_Supplied data_
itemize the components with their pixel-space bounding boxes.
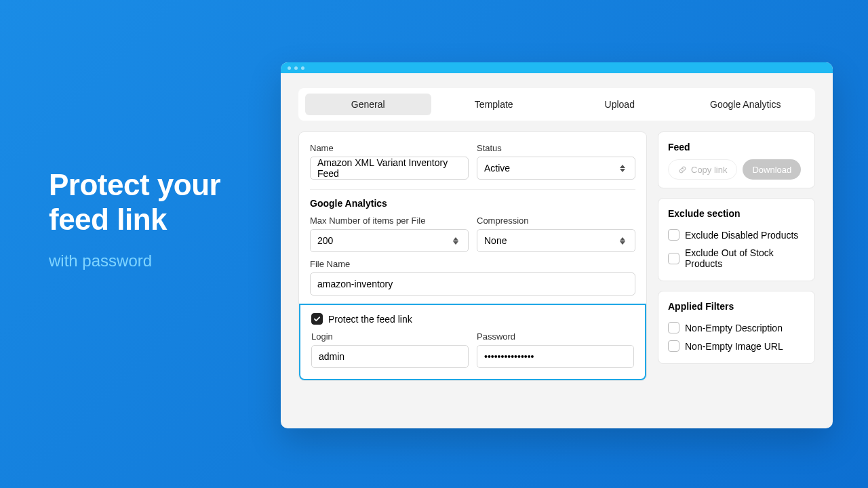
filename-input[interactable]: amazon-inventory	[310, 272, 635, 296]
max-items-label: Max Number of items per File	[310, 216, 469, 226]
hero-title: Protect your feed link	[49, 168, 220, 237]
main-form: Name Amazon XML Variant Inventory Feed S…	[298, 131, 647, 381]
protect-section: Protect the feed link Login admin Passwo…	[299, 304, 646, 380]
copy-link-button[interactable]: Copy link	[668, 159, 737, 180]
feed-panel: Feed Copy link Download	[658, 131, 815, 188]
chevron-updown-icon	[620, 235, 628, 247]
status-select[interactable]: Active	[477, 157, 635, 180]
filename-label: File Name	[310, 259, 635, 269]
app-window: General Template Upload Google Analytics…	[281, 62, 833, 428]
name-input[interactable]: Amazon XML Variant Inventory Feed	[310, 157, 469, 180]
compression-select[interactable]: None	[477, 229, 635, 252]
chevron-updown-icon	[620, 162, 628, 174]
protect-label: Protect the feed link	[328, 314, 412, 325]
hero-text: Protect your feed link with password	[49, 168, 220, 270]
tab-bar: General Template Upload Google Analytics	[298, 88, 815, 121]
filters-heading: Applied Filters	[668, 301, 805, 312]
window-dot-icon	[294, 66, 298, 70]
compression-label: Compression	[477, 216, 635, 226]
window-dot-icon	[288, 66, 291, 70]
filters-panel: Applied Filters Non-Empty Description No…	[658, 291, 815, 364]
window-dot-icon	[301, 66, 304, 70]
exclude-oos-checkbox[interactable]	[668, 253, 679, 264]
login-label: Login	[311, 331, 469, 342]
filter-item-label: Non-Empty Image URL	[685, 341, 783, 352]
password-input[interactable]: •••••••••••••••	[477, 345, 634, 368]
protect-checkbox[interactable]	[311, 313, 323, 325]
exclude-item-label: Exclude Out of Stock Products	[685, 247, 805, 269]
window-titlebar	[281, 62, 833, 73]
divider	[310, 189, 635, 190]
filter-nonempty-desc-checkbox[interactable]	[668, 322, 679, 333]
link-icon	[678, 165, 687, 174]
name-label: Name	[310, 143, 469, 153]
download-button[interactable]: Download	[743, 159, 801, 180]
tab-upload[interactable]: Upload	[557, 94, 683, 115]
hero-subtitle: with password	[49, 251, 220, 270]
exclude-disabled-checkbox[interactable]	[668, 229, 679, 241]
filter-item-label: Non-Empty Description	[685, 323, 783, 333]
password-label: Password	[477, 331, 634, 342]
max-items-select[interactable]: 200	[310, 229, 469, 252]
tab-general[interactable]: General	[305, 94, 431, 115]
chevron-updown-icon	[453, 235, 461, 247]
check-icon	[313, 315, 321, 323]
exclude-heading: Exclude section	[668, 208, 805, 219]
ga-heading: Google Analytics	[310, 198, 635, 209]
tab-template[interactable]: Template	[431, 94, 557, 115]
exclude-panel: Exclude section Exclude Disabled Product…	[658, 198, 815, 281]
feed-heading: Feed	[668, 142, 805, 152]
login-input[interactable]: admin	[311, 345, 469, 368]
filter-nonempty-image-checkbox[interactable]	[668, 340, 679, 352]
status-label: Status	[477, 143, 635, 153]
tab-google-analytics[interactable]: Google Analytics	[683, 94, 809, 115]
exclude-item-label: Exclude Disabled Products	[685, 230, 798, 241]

_Task directions_
From the first line to the last, repeat the records exactly. Leave out the pictures.

_Response to this task_
itemize the components with their pixel-space bounding boxes.
filename-input[interactable]: amazon-inventory	[310, 272, 635, 296]
max-items-label: Max Number of items per File	[310, 216, 469, 226]
hero-title: Protect your feed link	[49, 168, 220, 237]
main-form: Name Amazon XML Variant Inventory Feed S…	[298, 131, 647, 381]
protect-section: Protect the feed link Login admin Passwo…	[299, 304, 646, 380]
copy-link-button[interactable]: Copy link	[668, 159, 737, 180]
feed-panel: Feed Copy link Download	[658, 131, 815, 188]
chevron-updown-icon	[620, 235, 628, 247]
status-select[interactable]: Active	[477, 157, 635, 180]
filename-label: File Name	[310, 259, 635, 269]
app-window: General Template Upload Google Analytics…	[281, 62, 833, 428]
name-input[interactable]: Amazon XML Variant Inventory Feed	[310, 157, 469, 180]
compression-select[interactable]: None	[477, 229, 635, 252]
chevron-updown-icon	[620, 162, 628, 174]
protect-label: Protect the feed link	[328, 314, 412, 325]
hero-text: Protect your feed link with password	[49, 168, 220, 270]
tab-bar: General Template Upload Google Analytics	[298, 88, 815, 121]
filters-heading: Applied Filters	[668, 301, 805, 312]
window-dot-icon	[294, 66, 298, 70]
compression-label: Compression	[477, 216, 635, 226]
window-dot-icon	[288, 66, 291, 70]
filters-panel: Applied Filters Non-Empty Description No…	[658, 291, 815, 364]
window-dot-icon	[301, 66, 304, 70]
exclude-oos-checkbox[interactable]	[668, 253, 679, 264]
login-label: Login	[311, 331, 469, 342]
filter-item-label: Non-Empty Image URL	[685, 341, 783, 352]
password-input[interactable]: •••••••••••••••	[477, 345, 634, 368]
protect-checkbox[interactable]	[311, 313, 323, 325]
exclude-item-label: Exclude Out of Stock Products	[685, 247, 805, 269]
window-titlebar	[281, 62, 833, 73]
divider	[310, 189, 635, 190]
filter-nonempty-desc-checkbox[interactable]	[668, 322, 679, 333]
link-icon	[678, 165, 687, 174]
name-label: Name	[310, 143, 469, 153]
download-button[interactable]: Download	[743, 159, 801, 180]
tab-upload[interactable]: Upload	[557, 94, 683, 115]
hero-subtitle: with password	[49, 251, 220, 270]
exclude-disabled-checkbox[interactable]	[668, 229, 679, 241]
filter-item-label: Non-Empty Description	[685, 323, 783, 333]
password-label: Password	[477, 331, 634, 342]
max-items-select[interactable]: 200	[310, 229, 469, 252]
tab-general[interactable]: General	[305, 94, 431, 115]
chevron-updown-icon	[453, 235, 461, 247]
check-icon	[313, 315, 321, 323]
exclude-heading: Exclude section	[668, 208, 805, 219]
ga-heading: Google Analytics	[310, 198, 635, 209]
tab-template[interactable]: Template	[431, 94, 557, 115]
exclude-panel: Exclude section Exclude Disabled Product…	[658, 198, 815, 281]
feed-heading: Feed	[668, 142, 805, 152]
login-input[interactable]: admin	[311, 345, 469, 368]
filter-nonempty-image-checkbox[interactable]	[668, 340, 679, 352]
status-label: Status	[477, 143, 635, 153]
tab-google-analytics[interactable]: Google Analytics	[683, 94, 809, 115]
exclude-item-label: Exclude Disabled Products	[685, 230, 798, 241]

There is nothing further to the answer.